Within the international market, according to the report by ISS Market Intelligence, released on 05/18/2023, ESG funds in the US performed well in 2022, in addition to totaling, at the end of the year, US$1.4T319 billion under management, representing 1.5% of the total - while the amount managed by long-term funds shrank by 1.4% in the year, that by ESG funds grew by 0.8%.
In this sense, companies that want to attract the attention of investors through environmental, social and governance policies – ESG must pay attention to transparency and the way they communicate their goals related to the topic, requiring not only the commitment of players in this regard, but also demonstrating how and in which stages certain objectives will be achieved.
The creation of the Sovereign Sustainable Finance Committee comes after discussions on the subject that began in October 2021 with several fixed and variable income managers, participants in ESG events promoted by the Brazilian Association of Publicly Traded Companies – Abrasca and also by the Association of Investors in the Capital Market – Amec and B3. During the discussion process for the creation of the Sovereign Sustainable Finance Committee, regulatory and self-regulatory bodies, index providers and financial institutions were also consulted.
The Sovereign Sustainable Finance Committee will be responsible for drafting the governance rules so that these sovereign bond issuances can be backed by actions and projects associated with environmental and social issues provided for in the Federal Budget.
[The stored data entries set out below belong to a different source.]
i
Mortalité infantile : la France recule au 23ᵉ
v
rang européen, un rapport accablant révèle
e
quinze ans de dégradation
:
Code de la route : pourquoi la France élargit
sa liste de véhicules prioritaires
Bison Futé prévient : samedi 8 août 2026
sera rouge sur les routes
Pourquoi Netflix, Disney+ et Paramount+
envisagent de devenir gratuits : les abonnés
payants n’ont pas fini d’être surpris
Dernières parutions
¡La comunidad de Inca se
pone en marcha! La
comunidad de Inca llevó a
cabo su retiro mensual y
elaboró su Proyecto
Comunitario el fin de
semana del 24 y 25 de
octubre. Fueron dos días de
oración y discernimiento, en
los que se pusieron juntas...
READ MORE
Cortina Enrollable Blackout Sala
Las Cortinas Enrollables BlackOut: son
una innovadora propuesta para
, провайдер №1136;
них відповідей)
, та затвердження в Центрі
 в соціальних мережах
This group will draft the document through which the Government will certify to investors that the budgetary actions that will serve as backing for the new bond will, in fact, be implemented. This same committee will also establish the guidelines that the Government will require to issue sustainable bonds and the criteria for monitoring the environmental and social impact of the expenses incurred. This will serve, for example, to define minimum expenses for combating deforestation and supporting the energy transition. Furthermore, the Government will certify to international investors that it has budgetary actions compatible with the amounts raised, and, for example, if the raising is US$1.5 billion, it will demonstrate that it will use the equivalent of that amount or more for sustainable actions.
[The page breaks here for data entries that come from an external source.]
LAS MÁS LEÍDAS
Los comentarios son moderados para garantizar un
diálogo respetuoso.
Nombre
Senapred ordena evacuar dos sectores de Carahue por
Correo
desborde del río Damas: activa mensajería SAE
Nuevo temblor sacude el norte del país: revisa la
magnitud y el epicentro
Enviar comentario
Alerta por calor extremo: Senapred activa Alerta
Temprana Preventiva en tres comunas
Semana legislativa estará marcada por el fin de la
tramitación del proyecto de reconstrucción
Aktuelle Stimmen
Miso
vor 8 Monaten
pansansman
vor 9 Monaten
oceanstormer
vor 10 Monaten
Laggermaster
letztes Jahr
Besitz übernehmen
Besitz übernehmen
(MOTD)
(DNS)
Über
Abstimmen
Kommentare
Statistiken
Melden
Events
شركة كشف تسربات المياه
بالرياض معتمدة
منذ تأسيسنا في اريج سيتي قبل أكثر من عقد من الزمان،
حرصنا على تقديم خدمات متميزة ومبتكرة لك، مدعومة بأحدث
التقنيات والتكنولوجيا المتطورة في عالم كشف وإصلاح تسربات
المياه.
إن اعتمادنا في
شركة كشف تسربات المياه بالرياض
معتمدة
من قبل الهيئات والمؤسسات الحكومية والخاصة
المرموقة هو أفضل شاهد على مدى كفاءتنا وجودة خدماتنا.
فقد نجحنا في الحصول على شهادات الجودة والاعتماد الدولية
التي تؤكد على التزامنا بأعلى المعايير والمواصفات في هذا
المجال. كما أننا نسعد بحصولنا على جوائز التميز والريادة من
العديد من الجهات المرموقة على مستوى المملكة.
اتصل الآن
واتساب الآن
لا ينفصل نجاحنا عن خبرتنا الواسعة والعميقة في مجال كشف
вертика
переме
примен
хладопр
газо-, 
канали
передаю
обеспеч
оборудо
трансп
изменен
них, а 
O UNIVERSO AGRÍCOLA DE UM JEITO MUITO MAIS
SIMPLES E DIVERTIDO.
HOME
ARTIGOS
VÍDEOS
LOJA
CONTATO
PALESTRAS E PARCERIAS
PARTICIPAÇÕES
In this sense, the Federal Government's economic team is preparing to structure a first external issuance of sustainable bonds, via bonds. In addition to the perception that there is a strong demand for this type of paper in the domestic and foreign markets, the launch of this product is seen as a chance for Brazil to once again be an international showcase in the environmental area, now via the global market. bonds.
This move by the Federal Government is particularly important as it can define the concepts, practices and metrics for measuring the performance of ESG policies in the international market, serving as a basis for private companies to also demonstrate their performance in relation to the environmental, social and governance impact of their operations.